Beli

Discovery
- Discovered by: Sheppard et al.
- Discovery date: 2019

Designations
- Pronunciation: /ˈbeɪli/
- Named after: Beli
- Alternative names: Saturn LXI S/2004 S 30 S5612a2

Orbital characteristics
- Semi-major axis: 20424000 km
- Eccentricity: 0.113
- Orbital period (sidereal): −1084.1 days
- Inclination: 156.3°
- Satellite of: Saturn
- Group: Norse group

Physical characteristics
- Mean diameter: 4 km
- Apparent magnitude: 25.4

= Beli (moon) =

Moon of Saturn

Beli (Saturn LXI), provisionally known as S/2004 S 30, is a natural satellite of Saturn. Its discovery was announced by Scott S. Sheppard, David C. Jewitt, and Jan Kleyna on October 7, 2019, from observations taken between December 12, 2004, and March 21, 2007. It was given its permanent designation in August 2021. On 24 August 2022, it was named after Beli, a jötunn from Norse mythology. He is killed by Freyr with the antler of a hart (stag). According to John Lindow, the myth of Beli is partially lost. Some scholars suggest that he may be the brother of Freyr's wife Gerðr, although this is uncertain.

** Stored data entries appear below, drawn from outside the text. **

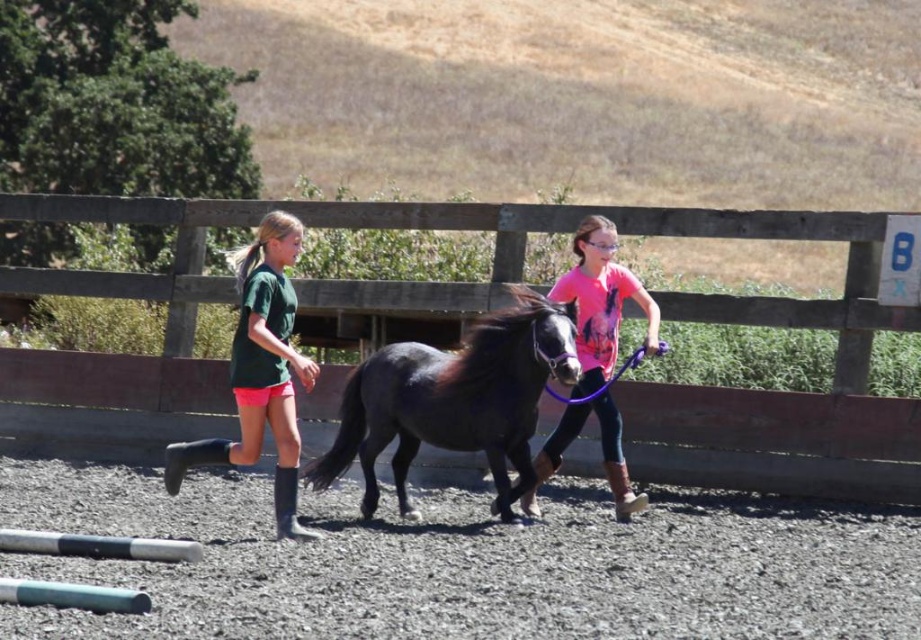 You are a photographer standing behind the fence and want to take a photo of the shiny black horse at center without the pink fabric shirt at center appearing in the shot. Is this possible given their current positions?

The shiny black horse at center is in front of the pink fabric shirt at center, so the horse will block the view of the shirt. Therefore, you can take a photo of the shiny black horse at center without the pink fabric shirt at center appearing in the shot.

You are standing at the point labeled as point (x=453, y=401). What do you see in front of you?

You see a shiny black horse at center in front of you. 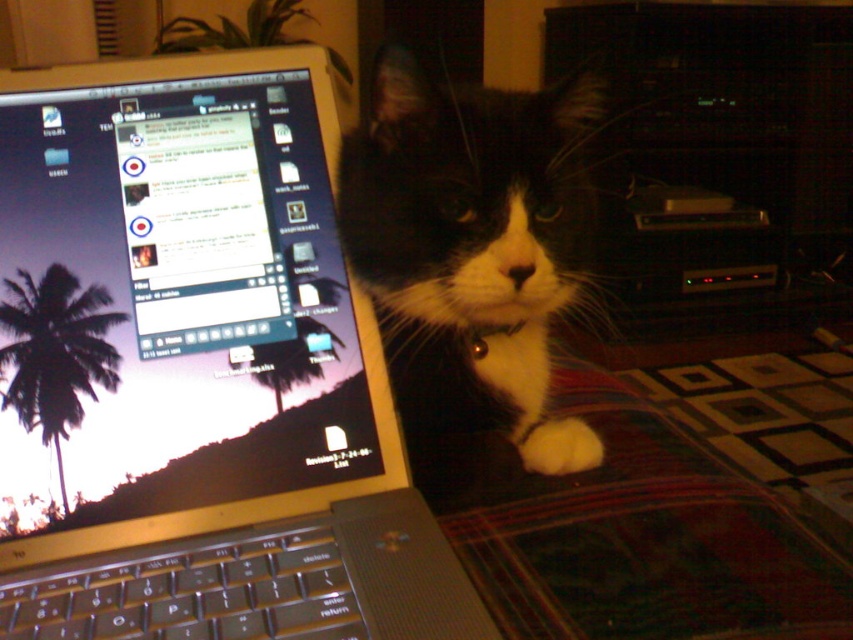 You are a delivery robot trying to reach the silver metallic laptop at center without disturbing the black fur cat at center. Based on their positions, which direction should you move towards to get closer to the laptop?

The silver metallic laptop at center is to the left of the black fur cat at center, so you should move towards the left side to get closer to the silver metallic laptop at center without disturbing the black fur cat at center.

You are a robotic vacuum cleaner with a diameter of 12 inches. You need to move from the black fur cat at center to the white fluffy paw at lower right. Can you pass through the space between them without hitting either?

The distance between the black fur cat at center and the white fluffy paw at lower right is 5.38 inches. Since your vacuum cleaner has a diameter of 12 inches, which is larger than the 5.38 inches gap, you cannot pass through the space between them without hitting either.

You are a delivery robot trying to reach the laptop screen in the scene. There is a black fur cat at center and a white fluffy paw at lower right in your way. Which object should you avoid to reach the laptop screen?

The black fur cat at center is in front of white fluffy paw at lower right, so you should avoid the black fur cat at center to reach the laptop screen. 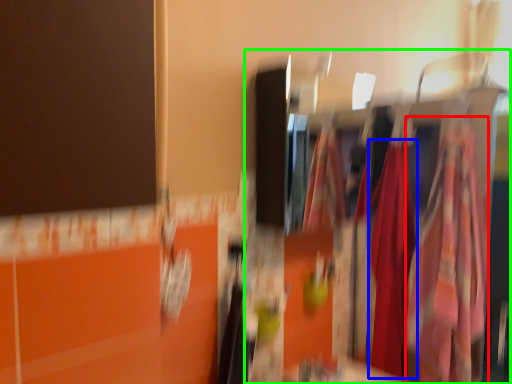 Question: Considering the real-world distances, which object is farthest from clothing (highlighted by a red box)? clothing (highlighted by a blue box) or closet (highlighted by a green box)?

Choices:
 (A) clothing
 (B) closet

Answer: (A) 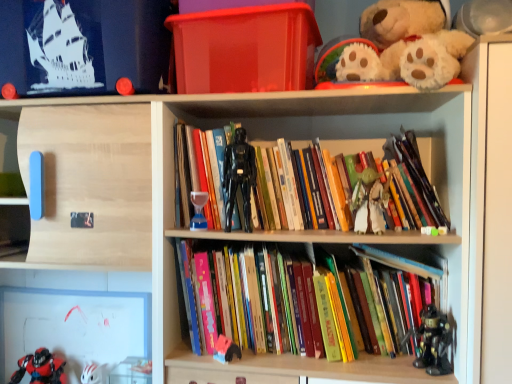 Question: Is shiny red plastic toy at lower left, the first toy in the bottom-to-top sequence, facing away from plush pink and blue toy at center, which appears as the fourth toy when viewed from the left?

Choices:
 (A) yes
 (B) no

Answer: (B)

Question: Is shiny red plastic toy at lower left, which is counted as the seventh toy, starting from the top, wider than plush pink and blue toy at center, the third toy when ordered from bottom to top?

Choices:
 (A) no
 (B) yes

Answer: (B)

Question: From the image's perspective, is shiny red plastic toy at lower left, which is the seventh toy from right to left, under plush pink and blue toy at center, the third toy when ordered from bottom to top?

Choices:
 (A) no
 (B) yes

Answer: (B)

Question: Does shiny red plastic toy at lower left, the first toy in the bottom-to-top sequence, have a lesser width compared to plush pink and blue toy at center, which is the 4th toy from right to left?

Choices:
 (A) yes
 (B) no

Answer: (B)

Question: Is shiny red plastic toy at lower left, which is the seventh toy from right to left, outside plush pink and blue toy at center, which is the 4th toy from right to left?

Beli is about 4 kilometres in diameter, and orbits Saturn at an average distance of 20.396 million km in 1087.84 days, at 157.5° to the ecliptic, in a retrograde direction and with an eccentricity of 0.113.

Due to an error in the initial announcement of Beli, it was announced by the Minor Planet Center with the same orbit as Gerd. The issue was corrected later the same day.